The groan of Christ does not express peevish displeasure with any trifling matter. It is a groan of longing. It is a groan, instead of a canticle, because God has united Himself in Christ with all of humanity’s suffering, all of the agony we bear. But Christ’s is not a groan of despair. Because, by groaning, Jesus, the new Adam, calls out with sovereign confidence for aid from above. Christ knows both our suffering and the Father’s kind will to comfort us. The Father does will to comfort us. Christ, and His own triumph over suffering and death, teaches us this fundamental truth: We were not made to suffer, we human beings. Not forever, anyway. We were made to exult.

Now, I have blithely skipped over perhaps the pre-eminent use of the word ‘groan’—pre-eminent both in Scripture and in general.

Of all those who groan, who groans with the most wrenching depth? Who groans with the most convincing eagerness? Gasping and panting…. Who is the champion of all who groan? Of course, the woman in labor. No one groans like her. We’re going to focus on mothers birthing babies for our ‘Labor’-Day-weekend sermon this year.

babyI don’t think it is an accident that the mother in labor shares with Christ in His great groan of longing, the groan He groans to the Father on behalf of our whole race. The groan that opened the ears of the deaf, that loosened the tongue of the mute, the groan that brought Lazarus back from the dead.

Some of us will never have children of our own. But that’s not the point exactly. We heard St. James exhort us, “Do not show partiality to those with rings and fine clothes. Do not despise the shabby ones, the poor child and the dark-skinned immigrant. God has promised the Kingdom to the ones with no extra cash.”

Forgive me, but I have to say this. Everyone know who Margaret Sanger is? Founded Planned Parenthood. And Donald Trump? I think everyone knows who he is. Anyway, what do they have in common? Rings and fine clothes? Maybe. But what they definitely have in common is: don’t like dark-skinned babies being born north of the Rio Grande.

My point is: Union with God in Christ means rejoicing at the birth of the poorest child. It means seeing with clear eyes that any newborn baby is worth a thousand Lexuses and a million rings. Because, through all the strife of mothers giving birth, through all the groaning, the Lord is giving us the future He wills for us. Through all this groaning, the Lord is opening up the only real door to the Kingdom of heaven. In the eyes of a poor child, the smile of a little child—a child who has nothing to his or her name, except his admiration for the shininess of the world.
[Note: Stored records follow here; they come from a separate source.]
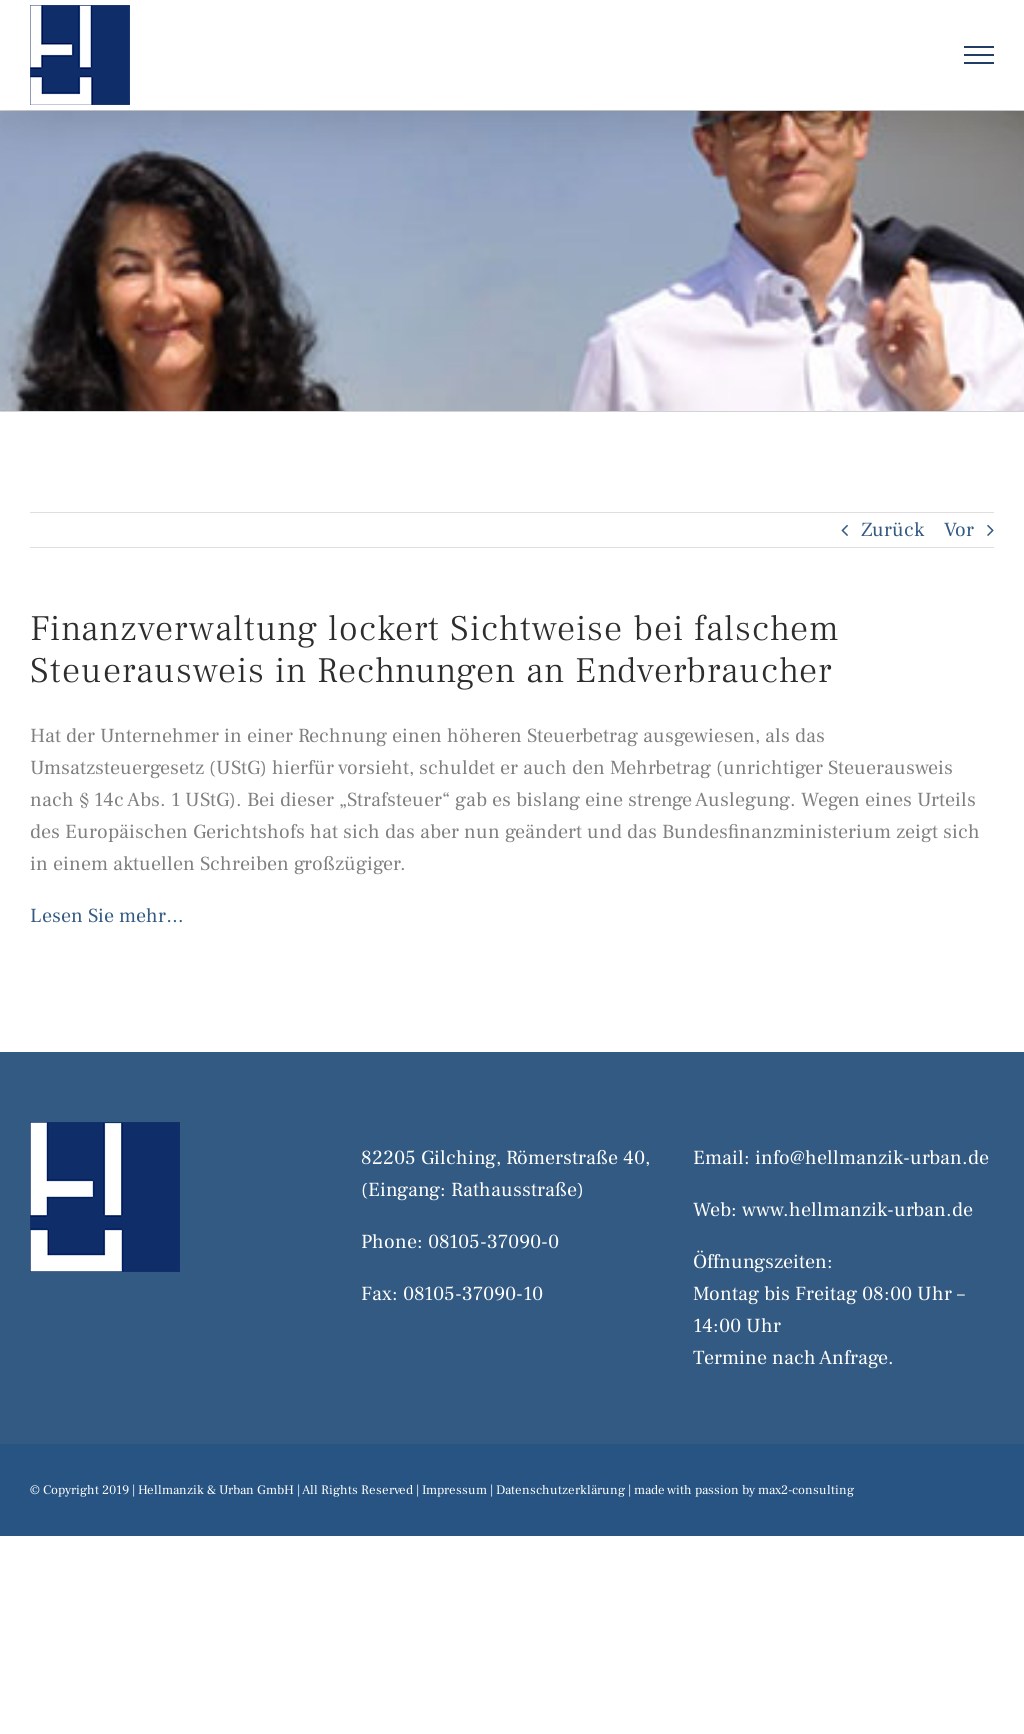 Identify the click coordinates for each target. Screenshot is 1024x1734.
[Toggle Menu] (979, 55)
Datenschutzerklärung (560, 1490)
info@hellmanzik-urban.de (872, 1158)
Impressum (454, 1490)
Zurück (892, 530)
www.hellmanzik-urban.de (857, 1210)
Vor (959, 530)
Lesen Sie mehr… (107, 916)
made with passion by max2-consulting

We Christians cannot help but groan when we encounter the un-kept promises of Eden. The human race turned away from the Garden of God, just to build our own dingy castles the way we want them to be, according to all our supposed brilliance and awesomeness, on our own masterful terms. Why bother me to gaze at the dappled light on the mountainside? Can’t you see I’m checking my facebook! Pray? Who has time for such nonsense these days?

GROAN.

Christ’s groan says these two things at the same time: To the Father He cries, “See how my brethren suffer under the burden of having themselves shattered the paradise You made for them?” To us, Christ’s groan declares, “Groan with Me, my chosen ones, full-throated and unsparingly! Do not fall silent in despair. No. Groan and groan with me to the Father. Because He has plans for welfare, not for woe. This moment of trial and strife will pass. A beautiful future will soon be born.”